*** The input ***
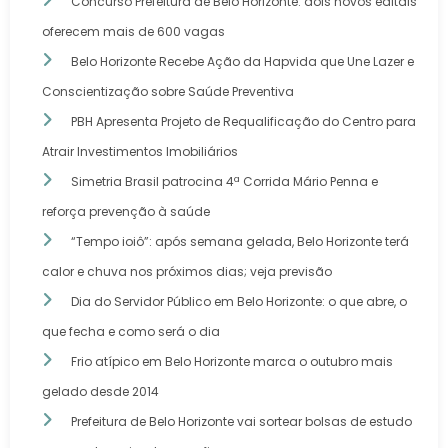
Concurso Prefeitura de Belo Horizonte: dois novos editais
oferecem mais de 600 vagas
Belo Horizonte Recebe Ação da Hapvida que Une Lazer e
Conscientização sobre Saúde Preventiva
PBH Apresenta Projeto de Requalificação do Centro para
Atrair Investimentos Imobiliários
Simetria Brasil patrocina 4ª Corrida Mário Penna e
reforça prevenção à saúde
“Tempo ioiô”: após semana gelada, Belo Horizonte terá
calor e chuva nos próximos dias; veja previsão
Dia do Servidor Público em Belo Horizonte: o que abre, o
que fecha e como será o dia
Frio atípico em Belo Horizonte marca o outubro mais
gelado desde 2014
Prefeitura de Belo Horizonte vai sortear bolsas de estudo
***
Activity: Lines from the one containing "Belo Horizonte terá" through the end of the entries above must be copied exactly; include both ends and no other lines.

Problem solution:
“Tempo ioiô”: após semana gelada, Belo Horizonte terá
calor e chuva nos próximos dias; veja previsão
Dia do Servidor Público em Belo Horizonte: o que abre, o
que fecha e como será o dia
Frio atípico em Belo Horizonte marca o outubro mais
gelado desde 2014
Prefeitura de Belo Horizonte vai sortear bolsas de estudo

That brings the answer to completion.